» Your assignment
Your copy should match the records exactly, apart from the pictures, which stay out.

[Given data]

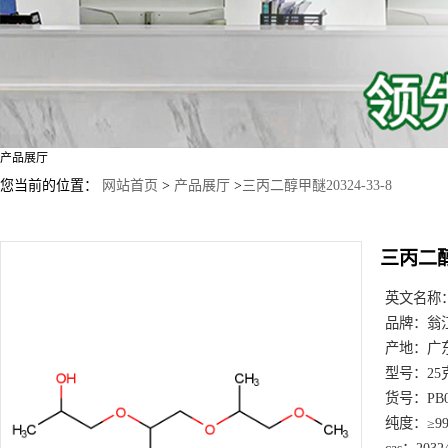
产品展厅
您当前的位置：
网站首页
>
产品展厅
>
三丙二醇甲醚20324-33-8
三丙二醇甲
英文名称
品牌：
翁
产地：
广
型号：
25
货号：
PB
纯度：
≥9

[/Given data]

» Answer below
产品展厅
您当前的位置：
网站首页
>
产品展厅
>
三丙二醇甲醚20324-33-8
三丙二醇甲
英文名称
品牌：
翁
产地：
广
型号：
25
货号：
PB
纯度：
≥9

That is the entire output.